= Stewart Wallace =

American composer and cantor (born 1960)

Stewart Wallace (born 1960, Philadelphia, Pennsylvania) is an American composer and cantor.

==Biography==
The son of Marsha J. Wallace and Dr. Sidney Wallace, Wallace is one of three siblings in his family. Wallace attended the University of Texas at Austin.

Without formal training in composition, Wallace has spent much of his career composing experimental operas, from the dance-centered Kabbalah (1989) to the surrealist Hopper's Wife (1992). Two of his operas have been premiered at the Houston Grand Opera, Where's Dick? (1989) and Harvey Milk (1995). His opera The Bonesetter's Daughter is based on the novel of the same name by Amy Tan, who wrote the opera's libretto. The Bonesetter's Daughter premiered at San Francisco Opera in 2008. In 2010, Wallace was in a bicycle accident that resulted in traumatic brain injury and prevented him from composing, for a five-year period.
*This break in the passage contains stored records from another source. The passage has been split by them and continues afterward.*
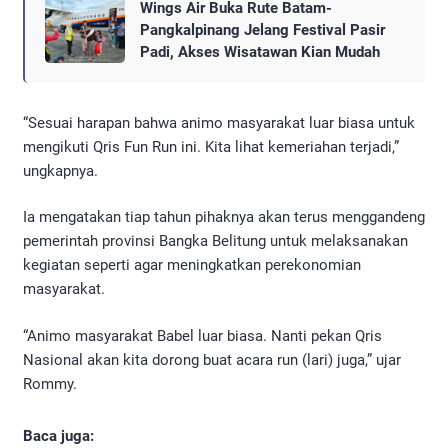
Wings Air Buka Rute Batam-
Pangkalpinang Jelang Festival Pasir
Padi, Akses Wisatawan Kian Mudah
“Sesuai harapan bahwa animo masyarakat luar biasa untuk
mengikuti Qris Fun Run ini. Kita lihat kemeriahan terjadi,”
ungkapnya.
Ia mengatakan tiap tahun pihaknya akan terus menggandeng
pemerintah provinsi Bangka Belitung untuk melaksanakan
kegiatan seperti agar meningkatkan perekonomian
masyarakat.
“Animo masyarakat Babel luar biasa. Nanti pekan Qris
Nasional akan kita dorong buat acara run (lari) juga,” ujar
Rommy.
Baca juga:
Wallace and Korie prepared a revised 2-act version of Harvey Milk for Opera Parallèle in San Francisco, who jointly commissioned the revision with Opera Theatre of Saint Louis, with an intended premiere performance run in 2020. The COVID-19 pandemic caused the postponement of this scheduled San Francisco production. The revised 2-act version of Harvey Milk received its premiere at Opera Theatre of Saint Louis on 11 June 2022.

Wallace married the American television journalist Dianne Festa in 1999.